Así que tendremos que acostumbrarnos a la nueva situación. Ni siquiera la pandemia y la generosa respuesta económica que Estados Unidos y la Unión Europea han puesto sobre la mesa para responder a ella van a cambiar las cosas de manera definitiva. Durante la última década, los insurgentes han mirado a los ojos a la ciudadanía y le han asegurado que su ascenso al poder y una transformación política radical eran fenómenos inevitables. No lo eran. La pregunta siguiente es: ¿con cuántos antisistema puede sobrevivir el sistema? La respuesta, ambigua, es: con bastantes, aunque sobreviva mal.
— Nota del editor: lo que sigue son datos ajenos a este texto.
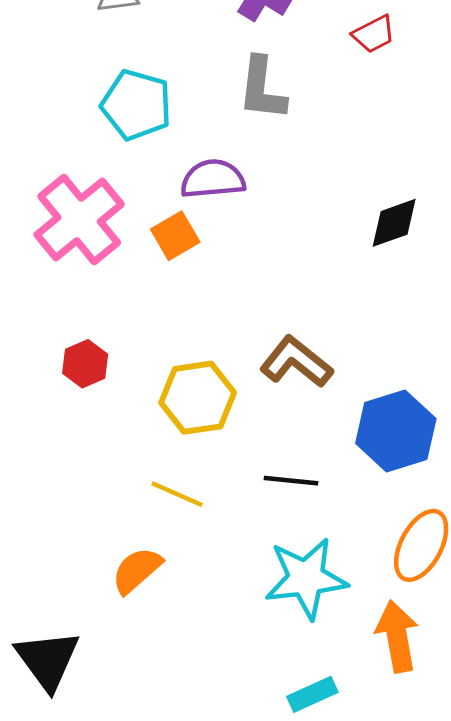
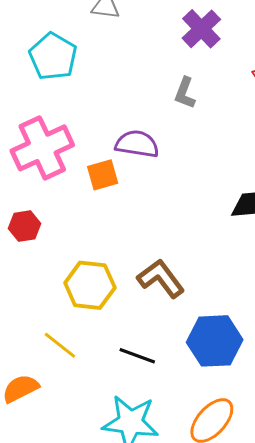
gray L-shape: (262, 89) -> (185, 93), size x0.7
cyan pentagon: (136, 105) -> (53, 56), moved
red hexagon: (85, 364) -> (25, 226), moved

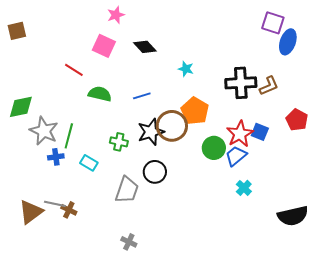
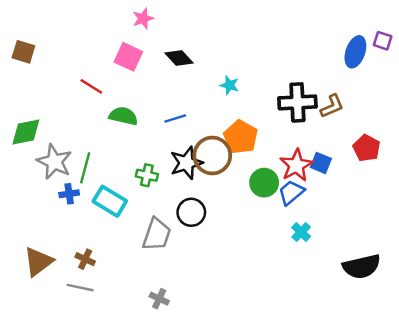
purple square: (273, 23) -> (383, 41), moved, size x0.7
brown square: (17, 31) -> (23, 52), moved, turned 30
cyan rectangle: (89, 163) -> (110, 201), size x1.5
gray line: (55, 204) -> (80, 288), moved

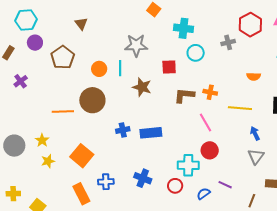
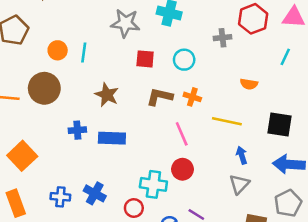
gray star: (136, 45) -> (125, 23), moved
cyan circle: (196, 53) -> (184, 60), moved
brown star: (142, 87) -> (107, 95), moved
blue cross: (106, 182) -> (60, 197), moved

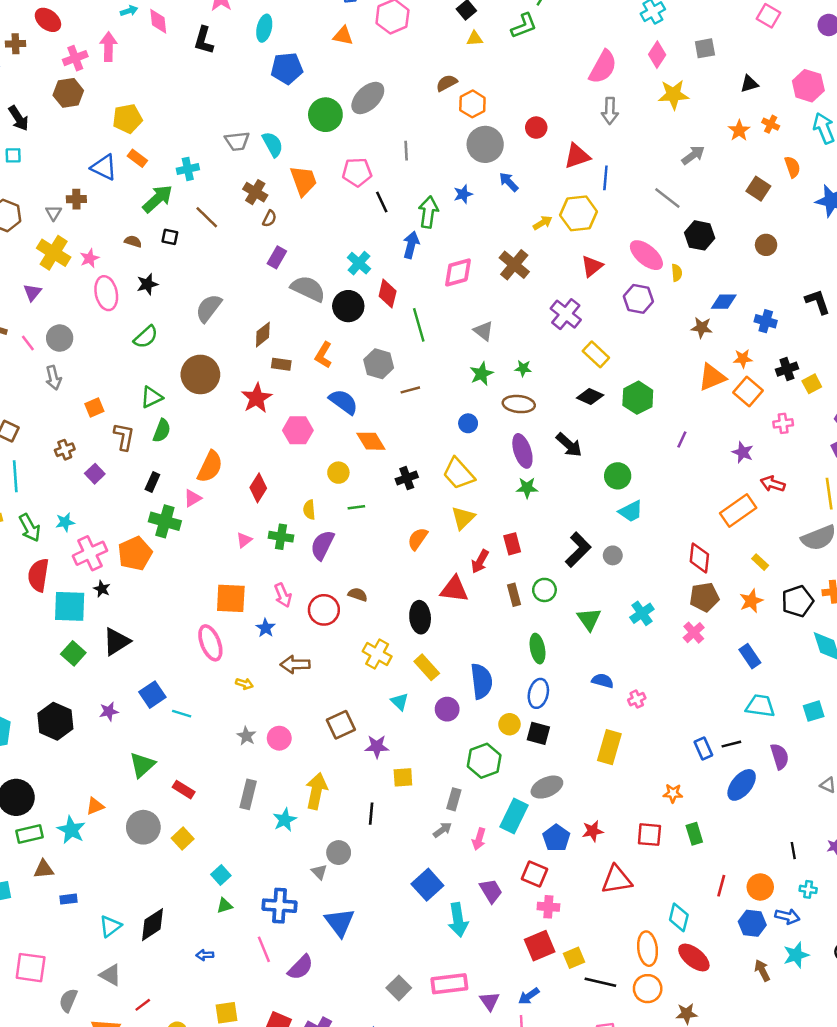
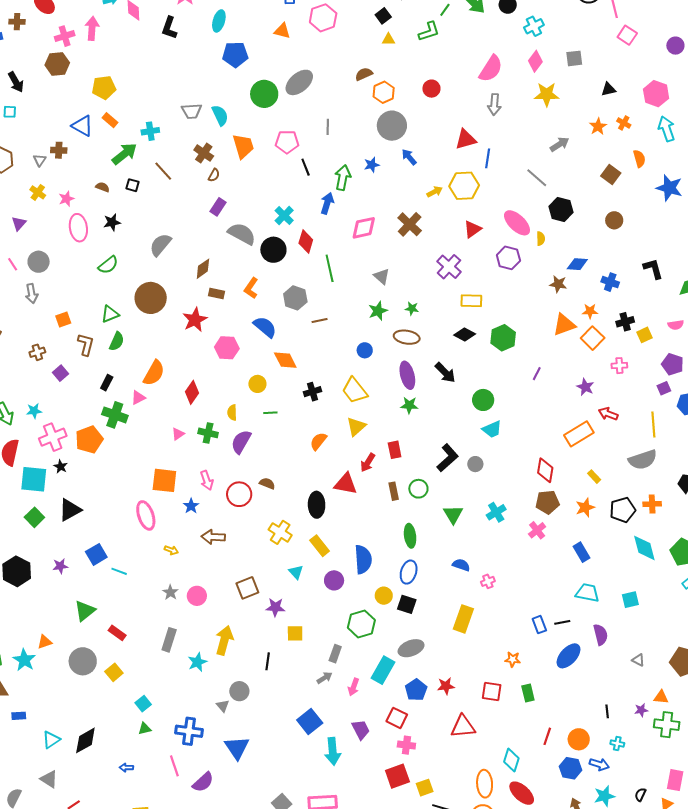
red circle: (536, 128) -> (431, 89), moved
yellow cross: (54, 253) -> (38, 192), size x0.6
yellow rectangle: (596, 354) -> (471, 301), turned -45

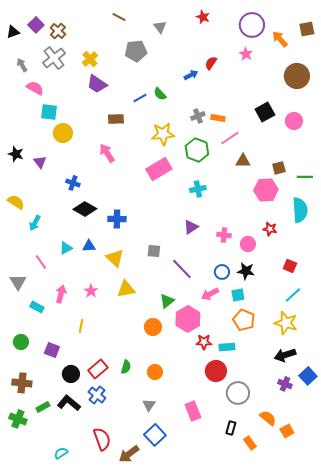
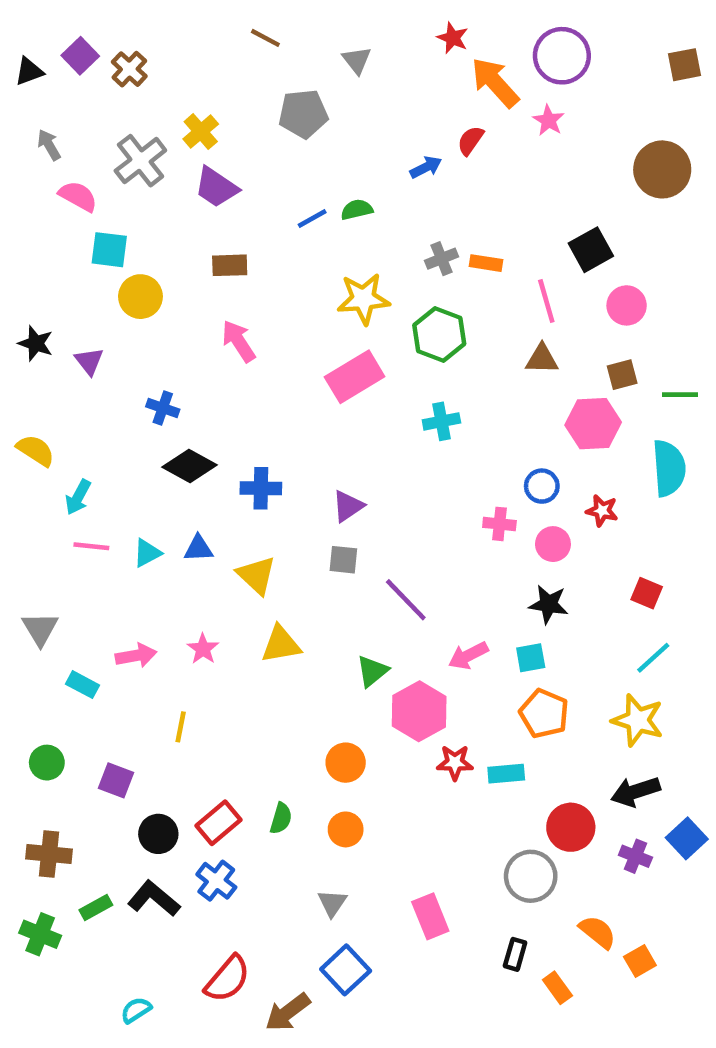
orange arrow: (280, 39) -> (495, 82), moved, size x1.4
gray cross: (54, 58) -> (140, 161), moved
green semicircle: (160, 94) -> (357, 210), turned 120
brown rectangle: (116, 119) -> (230, 265), moved
pink circle: (294, 121) -> (627, 305), moved
pink line: (230, 138) -> (546, 301), moved, turned -72
purple triangle: (191, 227) -> (348, 506), moved
pink line: (41, 262) -> (91, 546), moved, turned -49
blue circle: (222, 272) -> (542, 486), moved
pink arrow: (61, 294) -> (136, 656), turned 66
orange circle: (153, 327) -> (346, 763), moved
red circle: (216, 371) -> (571, 827), moved
red semicircle: (102, 439) -> (227, 979), turned 60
Las democracias occidentales son más o menos sólidas. Cada día saltan escándalos —la independencia judicial en España, un antiguo asesor de Macron condenado por violencia en Francia, el posible caso de corrupción del ya excanciller austriaco— y existe la sensación generalizada de que el sistema representativo y el Estado de derecho no pasan por su mejor momento. Pero no es razonable pensar que la aparente ineficiencia de las democracias, o su exposición a las malas prácticas, vaya a hacer que se suiciden a medio plazo. Los sistemas democráticos son resilientes. Ahora bien, a largo plazo, ¿con cuántos antisistema puede sobrevivir un sistema?